Dmytro “nifee” Tediashvili, formerly of Inner Circle Esports, has been hit with a four-year ban from all ESIC member events after an investigation found he deliberately engineered Molotov and incendiary deaths to manipulate proposition betting markets during ESL Pro League Season 22 in October 2025.
The Esports Integrity Commission (ESIC) confirmed the sanction, which runs from 21 October 2025 to 20 October 2029, covering participation in any capacity, whether as a player, coach, analyst, manager, or staff member. This wasn’t about throwing rounds or maps. nifee was manipulating isolated in-game incidents to rig specific betting outcomes, and that distinction matters.
What nifee Actually Did
According to ESIC’s investigation, conducted alongside data platform Runestone, nifee repeatedly died to Molotov and incendiary grenades in circumstances that had nothing to do with normal competitive play. These incidents lined up with unusual spikes in betting volume on proposition markets, which are markets that target specific in-game occurrences rather than who wins or loses.
The betting activity flagged by Runestone came from newly created accounts, dormant accounts, and high-value VIP accounts, all of which showed patterns well outside normal baselines for that type of market. Gameplay review backed it up, with analysts identifying repeated instances where nifee unnecessarily walked into fire damage without any competitive justification.
From Denial To Admission
nifee initially denied everything, including through his legal representative. However, following further engagement with ESIC, he eventually admitted to the conduct and cooperated with the broader investigation. That cooperation earned him a reduced sanction. ESIC noted that a five-year ban would have been the standard punishment given the severity of the offence, but the one-year reduction was applied to reflect his eventual admission and assistance.
ESIC also confirmed it is continuing to work with international law enforcement and other integrity partners in relation to additional individuals connected to the scheme. Further enforcement actions may follow, suggesting nifee wasn’t operating alone.
Inner Circle’s Response
Following the public announcement of the ban, Inner Circle Esports released a statement strongly condemning nifee’s actions. The organisation said it considers this kind of misconduct to be “absolutely unacceptable” and that it entered the esports industry to uphold fair play principles.

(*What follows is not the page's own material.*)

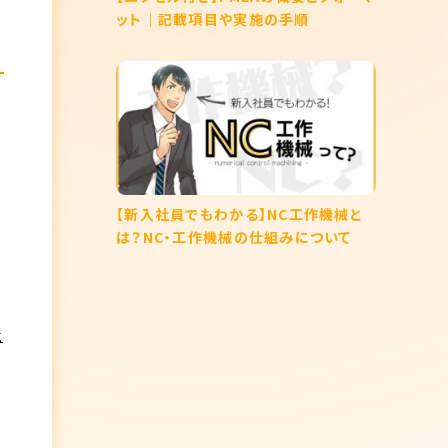
ット｜記載項目や実施の手順
【新入社員でもわかる】NC工作機械と
は？NC・工作機械の仕組みについて
社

— Inner Circle (@InCircleEsports) April 1, 2026
Inner Circle revealed that upon receiving the initial alert from ESIC about suspicious activity, they immediately benched nifee and launched their own internal investigation while cooperating with ESIC’s process. The organisation also disclosed a significant piece of business fallout: due to growing doubts about nifee’s integrity, Inner Circle made the preventive decision last autumn to exclude him entirely from the acquisition deal that brought the TNL CS2 roster under the Inner Circle banner.
Read More: ESL Pro League Finals Return to Katowice in 2026
Why Prop Markets Are A Bigger Problem Than You Think
ESIC used this case to publicly flag a growing concern around proposition betting in esports. Unlike traditional match-fixing, where a team needs to lose a map or a series, prop market manipulation only requires a single player to engineer a discrete in-game incident. Nobody else on the server needs to know it’s happening.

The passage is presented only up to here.